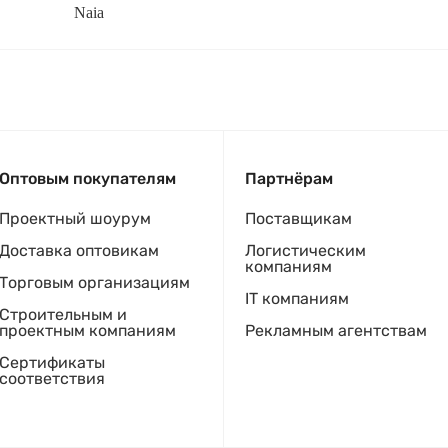
Naia
Оптовым покупателям
Партнёрам
Проектный шоурум
Поставщикам
Доставка оптовикам
Логистическим
компаниям
Торговым организациям
IT компаниям
Строительным и
проектным компаниям
Рекламным агентствам
Сертификаты
соответствия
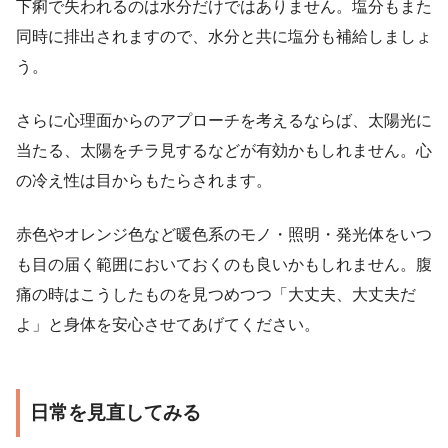
下痢で失われるのは水分だけではありません。塩分もまた
同時に排出されますので、水分と共に塩分も補給しましょ
う。
さらに心理面からのアプローチを考えるならば、太陽光に
当たる、太陽をチラ見するなどが有効かもしれません。心
の冷え性は目からもたらされます。
赤色やオレンジ色など暖色系のモノ・照明・発光体をいつ
も目の届く範囲においておくのも良いかもしれません。腹
痛の時はこうしたものを見つめつつ「大丈夫、大丈夫だ
よ」と身体を安心させてあげてください。
日常を見直してみる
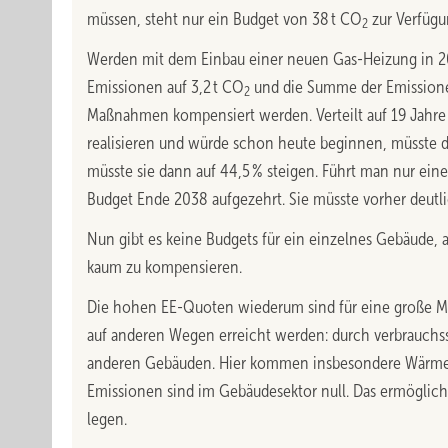
müssen, steht nur ein Budget von 38 t CO
zur Verfügu
2
Werden mit dem Einbau einer neuen Gas-Heizung in 202
Emissionen auf 3,2 t CO
und die Summe der Emissione
2
Maßnahmen kompensiert werden. Verteilt auf 19 Jahre 
realisieren und würde schon heute beginnen, müsste di
müsste sie dann auf 44,5 % steigen. Führt man nur ein
Budget Ende 2038 aufgezehrt. Sie müsste vorher deutli
Nun gibt es keine Budgets für ein einzelnes Gebäude, 
kaum zu kompensieren.
Die hohen EE-Quoten wiederum sind für eine große M
auf anderen Wegen erreicht werden: durch verbrauc
anderen Gebäuden. Hier kommen insbesondere Wärmep
Emissionen sind im Gebäudesektor null. Das ermöglic
legen.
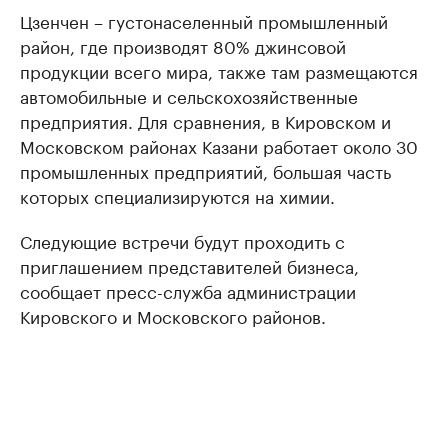
Цзенчен – густонаселенный промышленный
район, где производят 80% джинсовой
продукции всего мира, также там размещаются
автомобильные и сельскохозяйственные
предприятия. Для сравнения, в Кировском и
Московском районах Казани работает около 30
промышленных предприятий, большая часть
которых специализируются на химии.
Следующие встречи будут проходить с
приглашением представителей бизнеса,
сообщает пресс-служба администрации
Кировского и Московского районов.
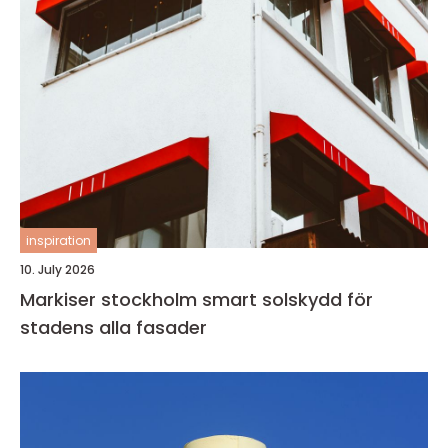
inspiration
10. July 2026
Markiser stockholm smart solskydd för
stadens alla fasader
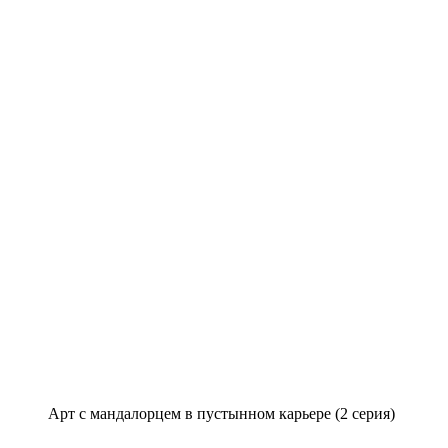
Арт с мандалорцем в пустынном карьере (2 серия)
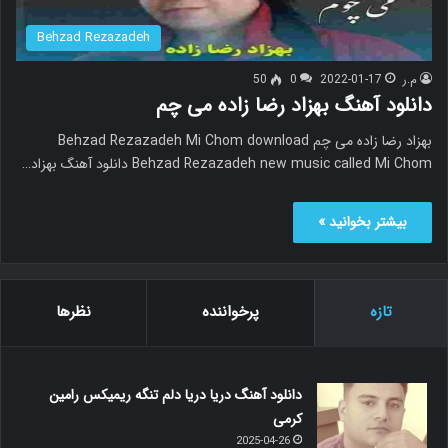
Behzad Rezazadeh
م.ر
2022-01-17
0
50
دانلود آهنگ بهزاد رضا زاده می چم
بهزاد رضا زاده می چم Behzad Rezazadeh Mi Chom download
Behzad Rezazadeh new music called Mi Chom دانلود آهنگ بهزاد…
بیشتر بخوانید »
تازه
پرخواننده
نظرها
دانلود آهنگ دریا دریا دلم تنگه ریمیکس رامین
کرمی
2025-04-26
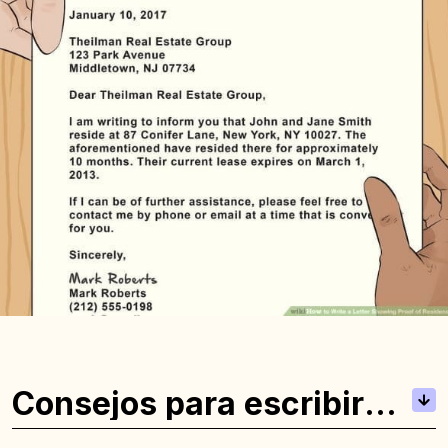
Consejos para escribir
una carta de prueba de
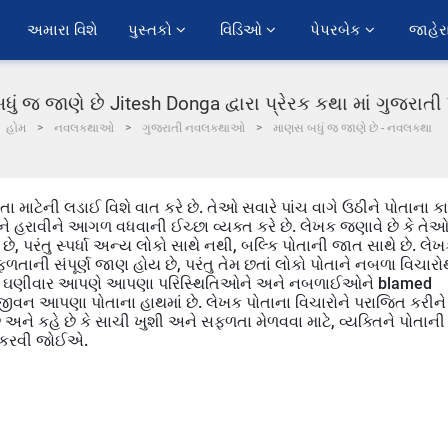
અમારા વિશે
પુસ્તકો 
વિડિઓ 
પેપરબેક 
જાહેર
ું જ જાણે છે Jitesh Donga દ્વારા પ્રેરક કથા માં ગુજરાત
હોમ
નવલકથાઓ
ગુજરાતી નવલકથાઓ
માણસ બધું જ જાણે છે - નવલકથા
માટેની લડાઈ વિશે વાત કરે છે. તેઓ સવારે પાંચ વાગે ઉઠીને પોતાના ક
ને હરાવીને આગળ વધવાની ઈચ્છા વ્યક્ત કરે છે. લેખક જણાવે છે કે તે
, પરંતુ સ્પર્ધા અન્ય લોકો સાથે નથી, બલ્કિ પોતાની જાત સાથે છે. લે
ળતાની સંપૂર્ણ જાણ હોય છે, પરંતુ તેમ છતાં લોકો પોતાને નબળા વિચારો
વનમાં ઘણીવાર આપણે આપણા પરિસ્થિતિઓને અને નબળાઈઓને blamed
ીવન આપણા પોતાના હાથમાં છે. લેખક પોતાના વિચારોને પરાજિત કરીને
અને કહે છે કે સાચી ખુશી અને સફળતા મેળવવા માટે, વ્યક્તિને પોતાની
 કરવી જોઈએ.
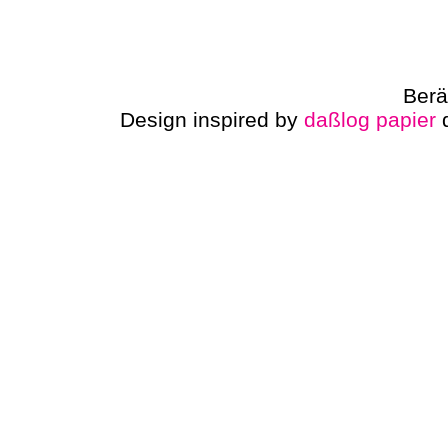
Berä
Design inspired by
daßlog papier
d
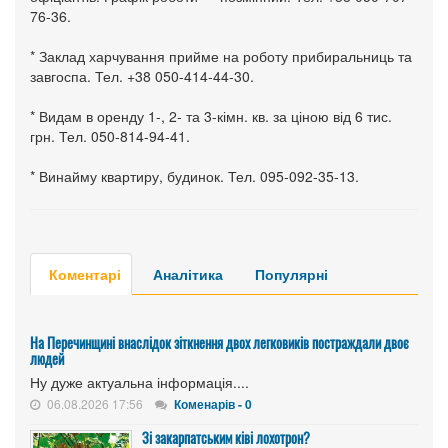
76-36.
* Заклад харчування прийме на роботу прибиральниць та
завгоспа. Тел. +38 050-414-44-30.
* Видам в оренду 1-, 2- та 3-кімн. кв. за ціною від 6 тис.
грн. Тел. 050-814-94-41.
* Винайму квартиру, будинок. Тел. 095-092-35-13.
Коментарі
Аналітика
Популярні
На Перечинщині внаслідок зіткнення двох легковиків постраждали двоє
людей
Ну дуже актуальна інформація....
06.08.2026 17:56
Коменарів - 0
Зі закарпатським ківі лохотрон?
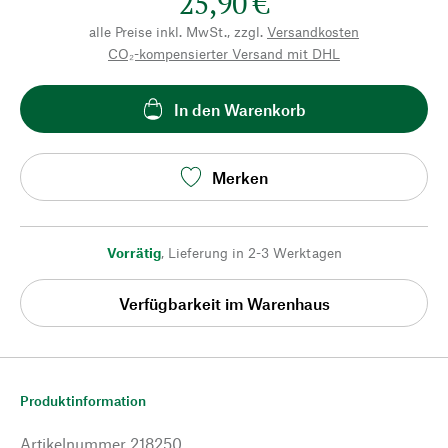
25,90 €
alle Preise inkl. MwSt., zzgl.
Versandkosten
CO₂-kompensierter Versand mit DHL
In den Warenkorb
Merken
Vorrätig
,
Lieferung in 2-3 Werktagen
Verfügbarkeit im Warenhaus
Produktinformation
Artikelnummer
218250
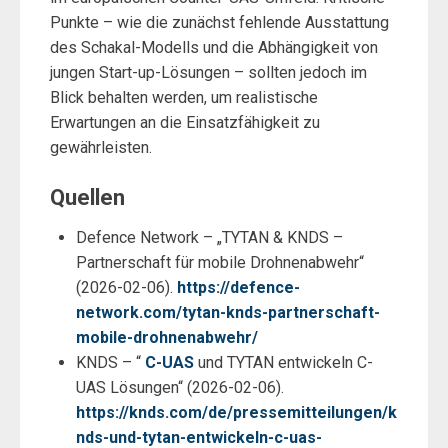
Punkte – wie die zunächst fehlende Ausstattung
des Schakal-Modells und die Abhängigkeit von
jungen Start-up-Lösungen – sollten jedoch im
Blick behalten werden, um realistische
Erwartungen an die Einsatzfähigkeit zu
gewährleisten.
Quellen
Defence Network – „TYTAN & KNDS –
Partnerschaft für mobile Drohnenabwehr“
(2026-02-06).
https://defence-
network.com/tytan-knds-partnerschaft-
mobile-drohnenabwehr/
KNDS – “
C-UAS
und TYTAN entwickeln C-
UAS Lösungen“ (2026-02-06).
https://knds.com/de/pressemitteilungen/k
nds-und-tytan-entwickeln-c-uas-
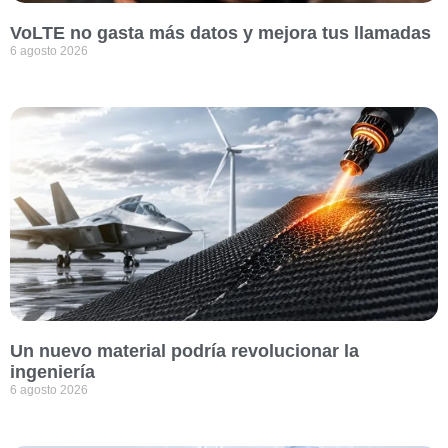
VoLTE no gasta más datos y mejora tus llamadas
6 agosto 2026
Un nuevo material podría revolucionar la
ingeniería
6 agosto 2026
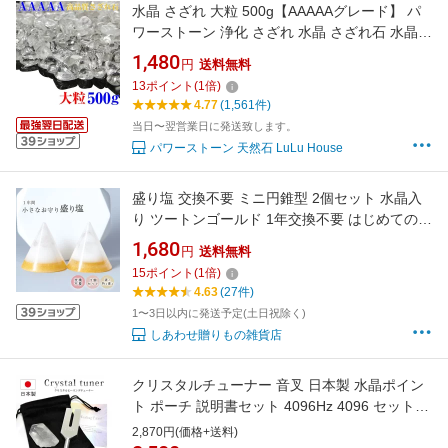
水晶 さざれ 大粒 500g【AAAAAグレード】 パ
ワーストーン 浄化 さざれ 水晶 さざれ石 水晶
粒 大 大きい 水晶 さざれ 原石 ロッククリスタ
1,480
円
送料無料
ル Crystal クリスタル クォーツ【クラスター ブ
13
ポイント
(
1
倍)
レスレット 浄化用 浄化セット 石】浄化用さざ
4.77
(1,561件)
れ石 浄化用水晶 送料無料
当日〜翌営業日に発送致します。
パワーストーン 天然石 LuLu House
盛り塩 交換不要 ミニ円錐型 2個セット 水晶入
り ツートンゴールド 1年交換不要 はじめての盛
り塩 玄関 トイレ 風水 オルゴナイト 浄化 お守
1,680
円
送料無料
り 開運インテリア びなっち
15
ポイント
(
1
倍)
4.63
(27件)
1〜3日以内に発送予定(土日祝除く)
しあわせ贈りもの雑貨店
クリスタルチューナー 音叉 日本製 水晶ポイン
ト ポーチ 説明書セット 4096Hz 4096 セット
原石 浄化 開運 幸運 お守り ギフト プレゼント
2,870円(価格+送料)
贈り物 ラッピング 包装 ヨガ 瞑想 ヒーリング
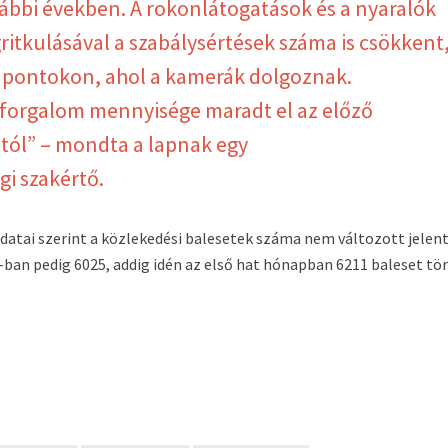
rábbi években. A rokonlátogatások és a nyaralók
itkulásával a szabálysértések száma is csökkent
a pontokon, ahol a kamerák dolgoznak.
tforgalom mennyisége maradt el az előző
ól” – mondta a lapnak egy
i szakértő.
adatai szerint a közlekedési balesetek száma nem változott jelen
-ban pedig 6025, addig idén az első hat hónapban 6211 baleset tö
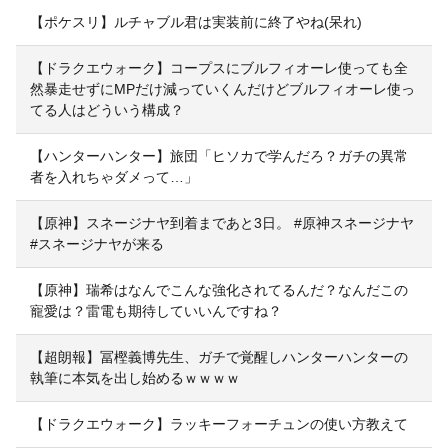
【ポケスリ】ルチャブル君は実装前に終了やね(呆れ)
【ドラクエウォーク】コープスにブルフィオーレ使っても全
然暴走せずにMPだけ減っていくんだけどブルフィオーレ使っ
てる人はどういう構成？
【ハンターハンター】旅団「ヒソカで学んだろ？ガチの異常
者を入れちゃダメって…」
【原神】スネージナヤ到着まであと3日。 #原神スネージナヤ
#スネージナヤが来る
【原神】瑞希はなんでこんな強化されてるんだ？なんだこの
寵愛は？雷電も期待していいんですね？
【超朗報】冨樫義博先生、ガチで覚醒しハンターハンターの
執筆に本気を出し始めるｗｗｗｗ
【ドラクエウォーク】ラッキーフォーチュンの使い方教えて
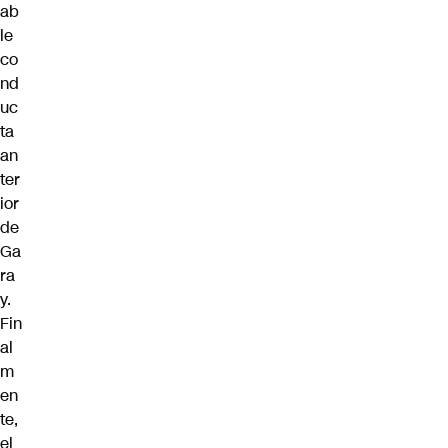
ab
le
co
nd
uc
ta
an
ter
ior
de
Ga
ra
y.
Fin
al
m
en
te,
el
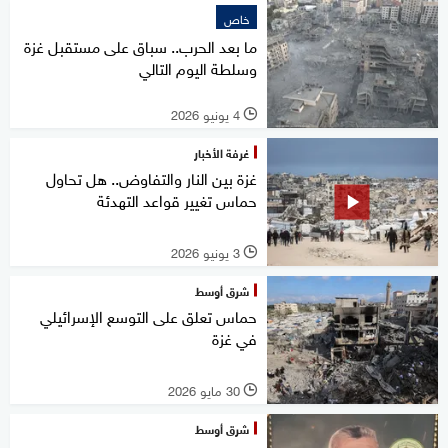
خاص
ما بعد الحرب.. سباق على مستقبل غزة
وسلطة اليوم التالي
4 يونيو 2026
l
غرفة الأخبار
غزة بين النار والتفاوض.. هل تحاول
حماس تغيير قواعد التهدئة
3 يونيو 2026
l
شرق أوسط
حماس تعلق على التوسع الإسرائيلي
في غزة
30 مايو 2026
l
شرق أوسط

* _THE TASK_:
Above this task is a listing with pictures in it. Retype only the lines from the one containing "クリスタルチューナー 音叉 日本製 水晶ポイン" through the one containing "-ban pedig 6025, addig", both included, and not the pictures.

* _PROBLEM SOLUTION_:
クリスタルチューナー 音叉 日本製 水晶ポイン
ト ポーチ 説明書セット 4096Hz 4096 セット
原石 浄化 開運 幸運 お守り ギフト プレゼント
2,870円(価格+送料)
贈り物 ラッピング 包装 ヨガ 瞑想 ヒーリング
rábbi években. A rokonlátogatások és a nyaralók
itkulásával a szabálysértések száma is csökkent
a pontokon, ahol a kamerák dolgoznak.
tforgalom mennyisége maradt el az előző
ól” – mondta a lapnak egy
i szakértő.
adatai szerint a közlekedési balesetek száma nem változott jelen
-ban pedig 6025, addig idén az első hat hónapban 6211 baleset tö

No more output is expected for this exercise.